タイには「選挙の前日から…

西日本新聞 オピニオン面

 タイには「選挙の前日から酒の売買禁止」との決まりがある。「酒食での票の買収を防ぐため」らしいが、「酔っぱらって投票に行かなくなるから」との説の方が当を得ていると思える

▼規則は日本人駐在員にも適用される。けれど内緒で酒を提供する店はある。もっとも、中身が分からないようにコップではなく湯飲みを使用。渋茶をすするがごとくビールを口に運ぶ

▼ユニークな規則の一方で、怖いのは王室王族への不敬罪の存在である。

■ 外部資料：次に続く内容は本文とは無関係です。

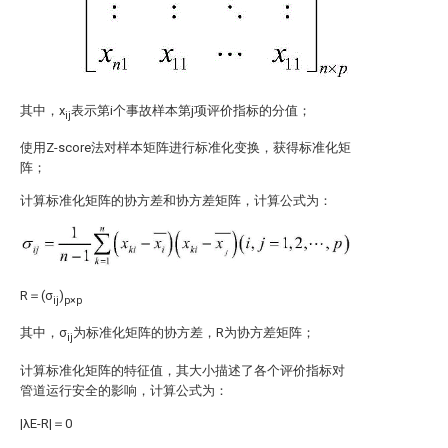
其中，x
表示第i个事故样本第j项评价指标的分值；
ij
使用Z-score法对样本矩阵进行标准化变换，获得标准化矩
阵；
计算标准化矩阵的协方差和协方差矩阵，计算公式为：
R＝(σ
)
ij
p×p
其中，σ
为标准化矩阵的协方差，R为协方差矩阵；
ij
计算标准化矩阵的特征值，其大小描述了各个评价指标对
管道运行安全的影响，计算公式为：
|λE-R|＝0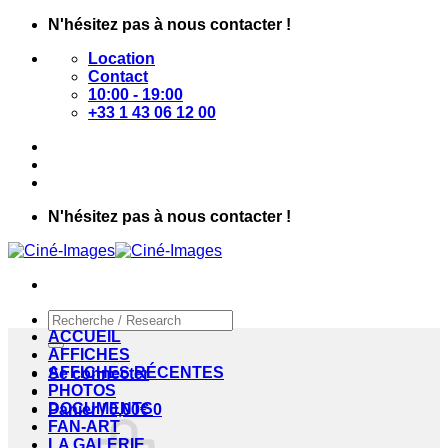
Passer
N'hésitez pas à nous contacter !
au
Location
contenu
Contact
10:00 - 19:00
+33 1 43 06 12 00
N'hésitez pas à nous contacter !
Recherche
pour :
ACCUEIL
AFFICHES
AFFICHES RÉCENTES
Se connecter
PHOTOS
DOCUMENTS
Panier /
0,00
€
0
FAN-ART
LA GALERIE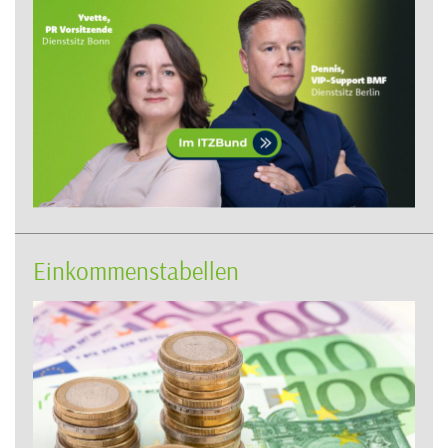
Einkommenstabellen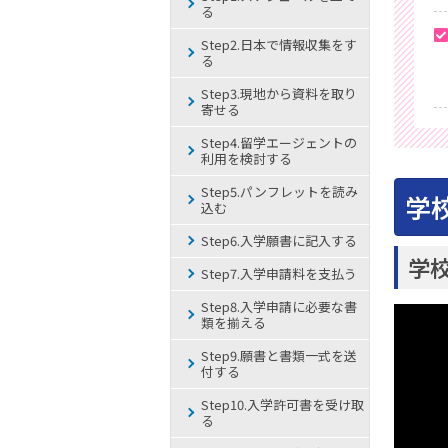
る
Step2.日本で情報収集をす
る
Step3.現地から資料を取り
寄せる
Step4.留学エージェントの
利用を検討する
Step5.パンフレットを読み
学
込む
Step6.入学願書に記入する
学
Step7.入学申請料を支払う
Step8.入学申請に必要な書
類を揃える
Step9.願書と書類一式を送
付する
Step10.入学許可書を受け取
る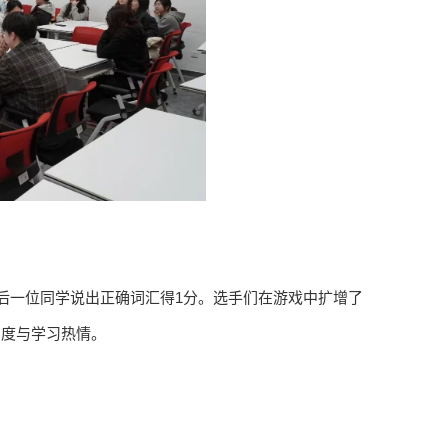
后一位同学说出正确词汇得1分。选手们在游戏中扩增了
与度与学习热情。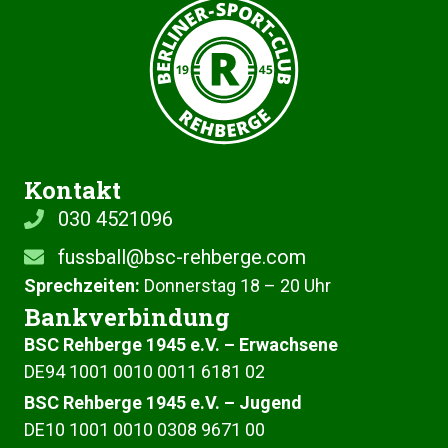
Kontakt
030 4521096
fussball@bsc-rehberge.com
Sprechzeiten:
Donnerstag 18 – 20 Uhr
Bankverbindung
BSC Rehberge 1945 e.V. – Erwachsene
DE94 1001 00‍10 0011 61‍81 02
BSC Rehberge 1945 e.V. – Jugend
DE10 1001 00‍10 0308 96‍71 00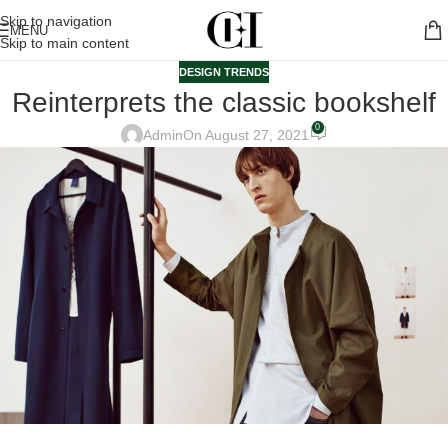
Skip to navigation
MENU
Skip to main content
DESIGN TRENDS
Reinterprets the classic bookshelf
0
Admin
On August 27, 2021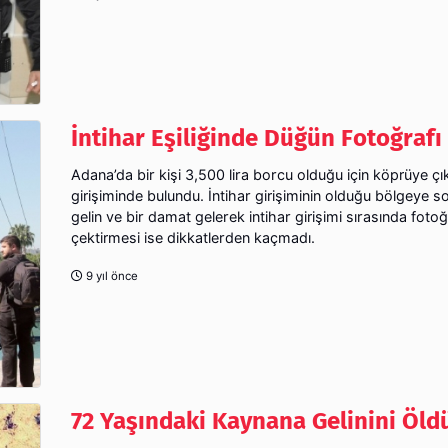
İntihar Eşiliğinde Düğün Fotoğrafı
Adana’da bir kişi 3,500 lira borcu olduğu için köprüye çı
girişiminde bulundu. İntihar girişiminin olduğu bölgeye s
gelin ve bir damat gelerek intihar girişimi sırasında fotoğ
çektirmesi ise dikkatlerden kaçmadı.
9 yıl önce
72 Yaşındaki Kaynana Gelinini Öld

外国人とて例外ではない。「次の国王は」と話すことさえ「現国王の死を前提にしている」ととがめられ、長い懲役刑を受けることもある

▼誰もが言葉を濁してきた王室批判が今、公然と叫ばれているという。デモ隊が王室の車列を妨害し、国王を名指しで非難したと本紙特派員が報じている。民主化を求める政治運動は過去にもあったが、明確に王室へ声を上げたのは前代未聞だろう

▼2016年に88歳で死去したプミポン前国王は、慈悲深い「国父」として尊敬を集めた。経済危機の際には日本から学んだ「足るを知る」精神を訴え、国民の心を団結させた

▼それなのに息子の現国王である。数々の奇行や女性問題は知れ渡り、資質が疑問視される。出来損ないの湯飲みではなく、ちゃんとしたコップを用意しろ。人々の怒りの根源はこうしたトップや体制への不満だろう。無論、かような例えは不敬罪相当であるが。